If you would learn to write proper sentences with punctuation and capital letters maybe I could understand your meaning !


----------



## Taylors_Bees (Jan 17, 2011)

sorry i need every one to re vote for me sorry i just got this 

Hi Jonathan,

Thank you for submitting a wish to Intuit’s Love Our Local Business program! I wanted to reach out because I noticed that you submitted your wish last night (4/1), but the contest officially began today (4/2) at midnight. I apologize for the confusion – we had our site live a bit early to run some background testing.

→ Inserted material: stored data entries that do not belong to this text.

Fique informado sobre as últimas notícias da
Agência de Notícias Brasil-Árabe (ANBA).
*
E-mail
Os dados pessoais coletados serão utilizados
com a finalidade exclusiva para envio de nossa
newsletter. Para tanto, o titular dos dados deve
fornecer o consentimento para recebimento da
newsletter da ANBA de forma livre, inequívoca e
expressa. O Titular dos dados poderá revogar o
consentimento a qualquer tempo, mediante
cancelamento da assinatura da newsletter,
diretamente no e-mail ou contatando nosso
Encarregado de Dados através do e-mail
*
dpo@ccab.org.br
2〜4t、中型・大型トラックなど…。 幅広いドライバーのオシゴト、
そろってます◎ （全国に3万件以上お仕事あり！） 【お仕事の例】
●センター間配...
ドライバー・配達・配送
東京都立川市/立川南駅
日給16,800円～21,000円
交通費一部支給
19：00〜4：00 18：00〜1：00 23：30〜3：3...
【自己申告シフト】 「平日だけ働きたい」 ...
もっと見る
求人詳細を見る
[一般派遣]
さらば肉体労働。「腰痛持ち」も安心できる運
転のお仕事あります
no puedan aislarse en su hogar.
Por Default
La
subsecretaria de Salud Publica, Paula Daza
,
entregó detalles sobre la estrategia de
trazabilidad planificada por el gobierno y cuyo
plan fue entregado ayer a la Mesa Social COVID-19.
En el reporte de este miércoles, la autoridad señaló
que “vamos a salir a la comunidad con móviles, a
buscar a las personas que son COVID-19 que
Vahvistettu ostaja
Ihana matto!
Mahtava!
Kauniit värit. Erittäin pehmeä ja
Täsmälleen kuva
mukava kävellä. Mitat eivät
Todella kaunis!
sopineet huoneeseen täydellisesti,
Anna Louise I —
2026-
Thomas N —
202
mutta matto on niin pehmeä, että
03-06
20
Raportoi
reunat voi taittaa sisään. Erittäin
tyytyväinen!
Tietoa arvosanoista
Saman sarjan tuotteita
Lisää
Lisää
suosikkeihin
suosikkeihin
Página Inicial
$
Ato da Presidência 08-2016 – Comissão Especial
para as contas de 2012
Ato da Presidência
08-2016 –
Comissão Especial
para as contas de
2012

If you could resubmit your wish now that the contest has officially started, that would be great, just so we can make sure your wish complies with our official rules. For your reference, here was the text of your wish:

I would love to start a beekeeping supply store on the Oregon coast. I would be supplying the hobbyist beekeepers along the Oregon coast line along with selling local honey, I also plan on teaching beekeeping classes. Educating children and adults in schools/public community centers about honey bees, how important they are to our environment, how keeping a pesticide free land will keep them from the existence they are currently battling, and how they account for 1/3 of are food. If my wish could be granted it would not only help me grow as a beekeeper, a company, yet would grow our community!

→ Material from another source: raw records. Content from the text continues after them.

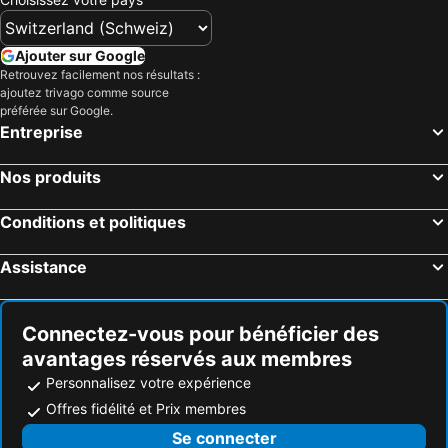
Ajouter sur Google
Retrouvez facilement nos résultats :
ajoutez trivago comme source
préférée sur Google.
Entreprise
Nos produits
Conditions et politiques
Assistance
Connectez-vous pour bénéficier des
avantages réservés aux membres
Personnalisez votre expérience
Offres fidélité et Prix membres
Se connecter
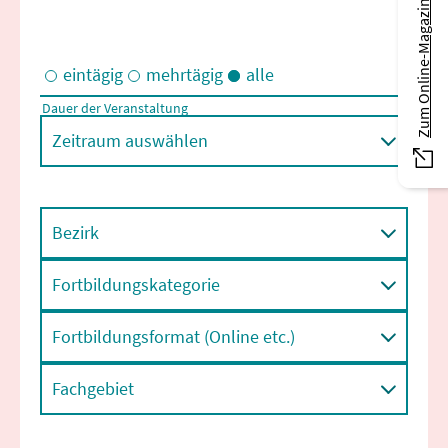
Zum Online-Magazin
eintägig
mehrtägig
alle
Dauer der Veranstaltung
Eintägige und/oder mehrtägige Veranstaltungen
Zeitraum auswählen
Bezirk
Fortbildungskategorie
Fortbildungsformat (Online etc.)
Fachgebiet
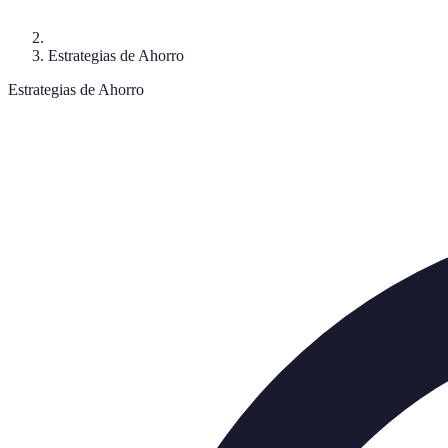
Estrategias de Ahorro
Estrategias de Ahorro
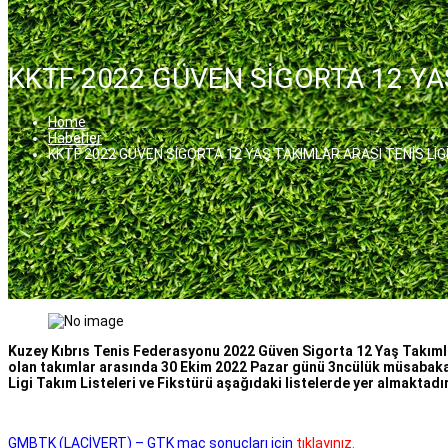
KKTF 2022 GÜVEN SİGORTA 12 YAŞ
Home
Haberler
KKTF 2022 GÜVEN SİGORTA 12 YAŞ TAKIMLAR ARASI TENİS LİG
Kuzey Kıbrıs Tenis Federasyonu 2022 Güven Sigorta 12 Yaş Takımla
olan takımlar arasında 30 Ekim 2022 Pazar günü 3ncülük müsabakas
Ligi Takım Listeleri ve Fikstürü aşağıdaki listelerde yer almaktadır
GMBTK (LACİVERT) – GTK maç sonuçları için
tıklayınız.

Thanks so much Jonathan, and please let me know if you have any questions! Again, sorry for any inconvenience.

Best regards,
Nina
Love Our Local Business Team


----------



## Taylors_Bees (Jan 17, 2011)

you can vote every day every vote helps thank you to all that have voted


----------



## Taylors_Bees (Jan 17, 2011)

need more votes a lot more help me out please


----------



## Bobby277 (Jan 28, 2013)

I voted, good luck!


----------